*** Opening of EXERCISE INPUT ***
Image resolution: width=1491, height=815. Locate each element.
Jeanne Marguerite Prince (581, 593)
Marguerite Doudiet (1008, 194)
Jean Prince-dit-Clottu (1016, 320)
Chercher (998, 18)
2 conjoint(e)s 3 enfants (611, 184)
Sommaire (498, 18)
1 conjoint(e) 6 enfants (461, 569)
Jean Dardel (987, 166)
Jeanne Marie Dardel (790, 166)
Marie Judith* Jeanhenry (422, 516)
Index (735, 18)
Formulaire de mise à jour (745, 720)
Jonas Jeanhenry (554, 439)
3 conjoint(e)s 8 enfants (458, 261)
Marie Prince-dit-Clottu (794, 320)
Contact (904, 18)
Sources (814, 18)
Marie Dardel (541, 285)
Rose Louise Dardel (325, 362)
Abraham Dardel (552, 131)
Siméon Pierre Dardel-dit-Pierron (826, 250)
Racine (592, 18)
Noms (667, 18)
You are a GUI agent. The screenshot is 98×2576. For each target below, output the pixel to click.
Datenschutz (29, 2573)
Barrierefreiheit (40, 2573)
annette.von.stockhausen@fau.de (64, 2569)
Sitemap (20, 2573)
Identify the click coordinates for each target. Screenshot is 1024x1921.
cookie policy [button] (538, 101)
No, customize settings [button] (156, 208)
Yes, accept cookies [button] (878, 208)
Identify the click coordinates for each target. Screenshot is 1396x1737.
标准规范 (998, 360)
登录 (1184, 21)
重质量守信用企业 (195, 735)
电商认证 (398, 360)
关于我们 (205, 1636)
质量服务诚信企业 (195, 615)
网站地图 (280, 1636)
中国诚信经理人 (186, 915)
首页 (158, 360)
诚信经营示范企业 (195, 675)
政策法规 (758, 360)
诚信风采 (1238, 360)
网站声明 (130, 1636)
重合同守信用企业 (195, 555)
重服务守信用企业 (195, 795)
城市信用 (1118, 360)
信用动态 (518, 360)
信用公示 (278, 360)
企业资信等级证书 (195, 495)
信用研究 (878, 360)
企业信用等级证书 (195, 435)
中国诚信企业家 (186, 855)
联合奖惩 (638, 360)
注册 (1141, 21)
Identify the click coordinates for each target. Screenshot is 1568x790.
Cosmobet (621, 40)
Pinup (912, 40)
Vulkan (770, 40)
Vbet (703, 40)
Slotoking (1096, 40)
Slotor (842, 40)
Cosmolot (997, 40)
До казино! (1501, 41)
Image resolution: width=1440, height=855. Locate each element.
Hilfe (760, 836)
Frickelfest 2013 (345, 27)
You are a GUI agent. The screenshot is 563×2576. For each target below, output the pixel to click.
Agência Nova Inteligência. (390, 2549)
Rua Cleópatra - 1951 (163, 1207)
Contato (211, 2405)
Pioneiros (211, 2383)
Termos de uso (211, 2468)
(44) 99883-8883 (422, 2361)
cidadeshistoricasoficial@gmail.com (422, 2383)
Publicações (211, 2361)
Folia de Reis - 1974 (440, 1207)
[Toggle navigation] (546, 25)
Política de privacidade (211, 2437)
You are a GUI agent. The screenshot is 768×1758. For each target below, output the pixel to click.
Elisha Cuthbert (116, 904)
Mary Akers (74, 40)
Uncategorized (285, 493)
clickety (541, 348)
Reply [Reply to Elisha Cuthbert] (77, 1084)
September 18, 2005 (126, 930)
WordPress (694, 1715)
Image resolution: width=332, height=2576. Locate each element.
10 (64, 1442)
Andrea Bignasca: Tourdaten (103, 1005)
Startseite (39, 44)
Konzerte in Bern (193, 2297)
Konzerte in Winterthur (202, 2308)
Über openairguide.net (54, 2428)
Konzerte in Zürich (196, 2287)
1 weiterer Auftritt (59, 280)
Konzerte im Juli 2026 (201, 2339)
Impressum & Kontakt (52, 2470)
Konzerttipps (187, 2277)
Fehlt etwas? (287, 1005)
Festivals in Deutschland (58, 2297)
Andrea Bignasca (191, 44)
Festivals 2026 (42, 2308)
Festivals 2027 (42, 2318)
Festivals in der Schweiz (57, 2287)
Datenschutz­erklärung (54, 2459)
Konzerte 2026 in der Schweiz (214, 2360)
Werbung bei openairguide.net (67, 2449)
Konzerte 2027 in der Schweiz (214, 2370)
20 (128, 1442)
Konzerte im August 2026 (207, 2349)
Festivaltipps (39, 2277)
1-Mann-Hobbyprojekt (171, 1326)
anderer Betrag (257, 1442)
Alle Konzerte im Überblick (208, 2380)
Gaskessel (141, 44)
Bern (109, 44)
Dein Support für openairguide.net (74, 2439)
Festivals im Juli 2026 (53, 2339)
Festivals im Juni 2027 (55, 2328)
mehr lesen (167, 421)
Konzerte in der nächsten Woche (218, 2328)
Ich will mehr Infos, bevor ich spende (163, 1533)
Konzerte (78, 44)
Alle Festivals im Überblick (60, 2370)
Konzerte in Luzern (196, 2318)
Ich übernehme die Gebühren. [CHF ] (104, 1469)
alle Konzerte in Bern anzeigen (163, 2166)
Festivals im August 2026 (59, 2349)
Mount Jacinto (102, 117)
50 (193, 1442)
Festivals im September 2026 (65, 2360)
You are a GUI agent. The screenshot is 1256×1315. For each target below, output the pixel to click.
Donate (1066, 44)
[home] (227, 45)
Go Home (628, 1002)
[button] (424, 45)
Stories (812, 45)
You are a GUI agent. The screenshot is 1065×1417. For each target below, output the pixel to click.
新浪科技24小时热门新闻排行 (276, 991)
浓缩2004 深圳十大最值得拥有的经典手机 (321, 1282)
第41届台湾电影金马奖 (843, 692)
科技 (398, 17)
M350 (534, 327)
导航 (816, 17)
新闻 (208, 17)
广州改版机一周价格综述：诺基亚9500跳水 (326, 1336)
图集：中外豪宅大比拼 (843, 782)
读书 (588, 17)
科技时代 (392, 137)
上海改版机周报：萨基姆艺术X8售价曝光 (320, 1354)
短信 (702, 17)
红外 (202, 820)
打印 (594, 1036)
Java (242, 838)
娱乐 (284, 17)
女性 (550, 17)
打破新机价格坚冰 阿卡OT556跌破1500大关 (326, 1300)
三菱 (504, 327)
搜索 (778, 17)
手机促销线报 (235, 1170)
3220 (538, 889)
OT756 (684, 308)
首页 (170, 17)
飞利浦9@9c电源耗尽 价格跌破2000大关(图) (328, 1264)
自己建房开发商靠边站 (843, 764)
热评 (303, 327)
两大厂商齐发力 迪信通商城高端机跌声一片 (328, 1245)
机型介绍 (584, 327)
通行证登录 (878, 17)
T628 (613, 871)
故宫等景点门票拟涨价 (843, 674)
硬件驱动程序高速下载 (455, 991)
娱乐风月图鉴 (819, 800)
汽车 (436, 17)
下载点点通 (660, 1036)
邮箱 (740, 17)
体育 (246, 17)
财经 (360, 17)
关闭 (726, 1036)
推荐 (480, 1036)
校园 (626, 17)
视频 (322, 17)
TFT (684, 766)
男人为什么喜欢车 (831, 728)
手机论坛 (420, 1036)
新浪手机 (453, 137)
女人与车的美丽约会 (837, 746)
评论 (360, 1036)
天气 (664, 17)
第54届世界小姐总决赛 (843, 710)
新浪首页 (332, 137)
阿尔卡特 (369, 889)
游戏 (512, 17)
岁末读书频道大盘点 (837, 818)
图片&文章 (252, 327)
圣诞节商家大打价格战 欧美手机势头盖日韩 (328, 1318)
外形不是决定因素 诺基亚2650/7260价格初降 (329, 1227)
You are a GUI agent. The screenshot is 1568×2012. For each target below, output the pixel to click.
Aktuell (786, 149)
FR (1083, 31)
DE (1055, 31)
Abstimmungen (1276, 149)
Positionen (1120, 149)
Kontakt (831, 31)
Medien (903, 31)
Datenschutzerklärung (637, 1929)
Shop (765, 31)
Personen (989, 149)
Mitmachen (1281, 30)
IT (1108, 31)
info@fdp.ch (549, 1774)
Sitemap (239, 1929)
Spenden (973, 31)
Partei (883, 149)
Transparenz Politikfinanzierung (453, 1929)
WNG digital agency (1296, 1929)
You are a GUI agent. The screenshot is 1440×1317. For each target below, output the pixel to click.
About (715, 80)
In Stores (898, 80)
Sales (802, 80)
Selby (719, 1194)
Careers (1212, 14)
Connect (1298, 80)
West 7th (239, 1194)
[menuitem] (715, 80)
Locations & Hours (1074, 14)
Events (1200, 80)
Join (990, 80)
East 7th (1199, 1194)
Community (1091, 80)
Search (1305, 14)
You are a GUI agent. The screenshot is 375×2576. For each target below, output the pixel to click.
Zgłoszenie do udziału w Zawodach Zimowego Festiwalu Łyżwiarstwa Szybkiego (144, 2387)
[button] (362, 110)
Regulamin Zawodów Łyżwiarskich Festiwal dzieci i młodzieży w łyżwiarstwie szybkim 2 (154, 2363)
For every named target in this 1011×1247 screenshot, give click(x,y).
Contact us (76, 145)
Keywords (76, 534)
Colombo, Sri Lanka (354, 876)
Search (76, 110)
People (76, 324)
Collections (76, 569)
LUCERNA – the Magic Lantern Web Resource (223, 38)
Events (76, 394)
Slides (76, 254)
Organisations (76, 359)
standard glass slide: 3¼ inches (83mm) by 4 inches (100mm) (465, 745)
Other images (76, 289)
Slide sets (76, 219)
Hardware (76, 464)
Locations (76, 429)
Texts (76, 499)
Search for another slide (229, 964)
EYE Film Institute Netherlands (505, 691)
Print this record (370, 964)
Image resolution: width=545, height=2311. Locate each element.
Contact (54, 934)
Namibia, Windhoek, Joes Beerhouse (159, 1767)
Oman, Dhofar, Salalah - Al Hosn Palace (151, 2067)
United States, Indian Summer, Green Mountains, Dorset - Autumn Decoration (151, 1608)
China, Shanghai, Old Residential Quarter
*** Close of EXERCISE INPUT ***
• _WHAT THE EXERCISE ASKS_
Reproduce the entries exactly, starting at their first line and stopping after the line with "Marie Dardel (541, 285)".

• _TASK ANSWER_
Image resolution: width=1491, height=815. Locate each element.
Jeanne Marguerite Prince (581, 593)
Marguerite Doudiet (1008, 194)
Jean Prince-dit-Clottu (1016, 320)
Chercher (998, 18)
2 conjoint(e)s 3 enfants (611, 184)
Sommaire (498, 18)
1 conjoint(e) 6 enfants (461, 569)
Jean Dardel (987, 166)
Jeanne Marie Dardel (790, 166)
Marie Judith* Jeanhenry (422, 516)
Index (735, 18)
Formulaire de mise à jour (745, 720)
Jonas Jeanhenry (554, 439)
3 conjoint(e)s 8 enfants (458, 261)
Marie Prince-dit-Clottu (794, 320)
Contact (904, 18)
Sources (814, 18)
Marie Dardel (541, 285)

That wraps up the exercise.